Chronic obstructive pulmonary disease (COPD) and idiopathic pulmonary fibrosis (IPF) are two of the most important chronic respiratory diseases worldwide, with a high mortality and disease burden. Both COPD and IPF are smoking related, but they are pathologically distinct—with emphysema and small airway disease in COPD and diffuse parenchymal fibrosis in IPF. Recent research suggests that both COPD and IPF may result from accelerated aging, and pathways of cellular senescence are being increasingly implicated in both diseases (5–7). Genetic association studies have demonstrated both shared and distinct risk loci for COPD and IPF—including shared loci with opposite directions of effect (8), suggesting that similar biological mechanisms could serve as a molecular switch between these diseases. However, whether additional shared genetic determinants of either similar or opposing effects exist remains unclear. Furthermore, the vast majority of genetic susceptibility, and the specific biological pathways involved at most loci, remains unexplained in both diseases. Finally, possible shared mechanisms between the two diseases have not been well studied from a systems medicine perspective.

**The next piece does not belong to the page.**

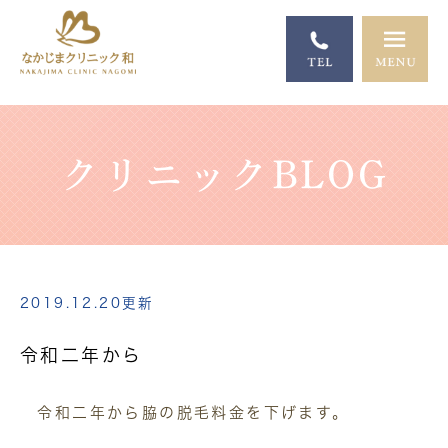
クリニックBLOG
2019.12.20更新
令和二年から
令和二年から脇の脱毛料金を下げます。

Treatment of IPF has been challenging and largely supportive, but the relative recent availability of anti-fibrotic agents, pirfenidone and nintedanib has provided new therapeutic options for IPF (9). Treatment of COPD has focused on bronchodilator medications, with inhaled corticosteroids as an option to reduce COPD exacerbations. Although current therapies for COPD improve the quality of life, no currently available treatments reduce the progression and mortality of this disease (10). Understanding the common molecular determinants of COPD and IPF could accelerate the discovery of new therapeutic strategies that target both diseases.

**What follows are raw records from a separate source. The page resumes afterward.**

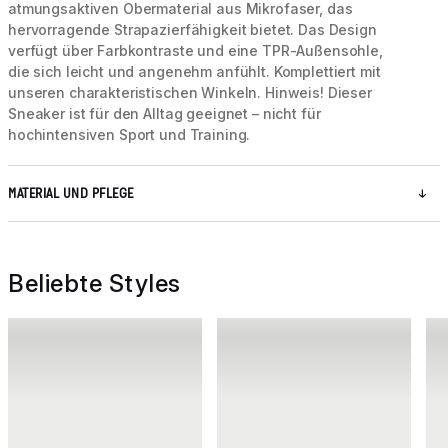
atmungsaktiven Obermaterial aus Mikrofaser, das
hervorragende Strapazierfähigkeit bietet. Das Design
verfügt über Farbkontraste und eine TPR-Außensohle,
die sich leicht und angenehm anfühlt. Komplettiert mit
unseren charakteristischen Winkeln. Hinweis! Dieser
Sneaker ist für den Alltag geeignet – nicht für
hochintensiven Sport und Training.
MATERIAL UND PFLEGE
Beliebte Styles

In this work, we aimed to discover genes and pathways influencing both COPD and IPF by studying the shared molecular neighborhood of the two diseases in the protein–protein molecular interaction network (known as the ‘interactome’), following a stepwise approach (Supplementary Material, Fig. S1). In an earlier paper, we used 11 seed genes to define a first-generation disease network module for COPD that included 163 genes (11). In the current report, we used more recent sets of COPD and IPF genes from GWAS and Mendelian syndromes as seed genes. Next, we built the disease module for each disease by aggregating possibly disease-associated genes around the seed genes, using a degree-adjusted random walk method (12). In order to determine the final boundaries of each disease module, we used an approach that ensures that all of the seed genes are preferentially added to the disease module while significant module connectivity is maintained. Once we defined the disease modules for COPD and IPF, we further applied statistical and network measures to quantify the overlap of the two disease modules. We confirmed disease-related signals of our disease modules at the transcriptional level by evaluating the gene expression profiles of disease module genes in two lung tissue gene expression data sets from the Lung Tissue Research Consortium (LTRC) and identified the enriched pathways of up- and down-regulated genes within each module. Further, to identify pathways that lie at the intersection of the two diseases, we developed a network-based prioritization metric, NetPathScore, which re-ranks the pathways of each module according to the shared interactome neighborhood with the other disease module. We identified concordant and discordant pathways at the intersection of the two diseases, highlighting the molecular mechanisms underlying them. Overall, our network-based framework offers a means to identify the genes and biological pathways in the overlapping network region of different complex diseases.
Results
Building the IPF and COPD disease modules based on the maximization of connectivity significance
Increasing evidence supports the disease module hypothesis (1), which suggests that the products of disease susceptibility genes for a particular complex disease tend to localize in certain defined regions of the protein–protein interactome to form a connected subnetwork. We first aimed to identify the disease modules separately for IPF and COPD. The first stage of building the disease module requires the input of ‘seed genes’ that represent the prior genetic knowledge on the disease, the choice of which significantly affects the resulting disease module. We therefore selected only high-confidence IPF and COPD disease genes from GWAS and Mendelian syndromes (see Materials and Methods for a description of the data sets used and related references). This resulted in 17 seed genes for IPF and 30 seed genes for COPD (Supplementary Material, Table S1). Once the set of seed genes was identified, we expanded this set with disease module candidates under the assumption that gene products associated with the same disease interact closely with each other in the interactome (13). This is achieved by network-based prioritization methods, where genes are ranked based on their connectivity with, and proximity to, seed genes. We used a variant of the established and high-performing random walk method (14) that statistically adjusts for the degree bias inherent in many network prioritization methods (12). Finally, in order to determine the boundaries of each disease module, we maximized the statistical significance of its connectivity, i.e. the propensity to form a single connected network, which ensures that the most highly prioritized candidate genes are preferentially added to the disease module while significant module connectivity is maintained (see Materials and Methods). The resulting IPF disease module consisted of 109 genes, whereas the COPD module was larger (likely related to the greater number of seed genes utilized) and contained 425 genes. In both cases, the disease modules consisted of only one connected component equal to the size of the module and contained all seed genes, with largest connected component (LCC) sizes that were significantly larger than random expectation (IPF LCC z-score = 41; COPD LCC z-score = 12) (Fig. 1).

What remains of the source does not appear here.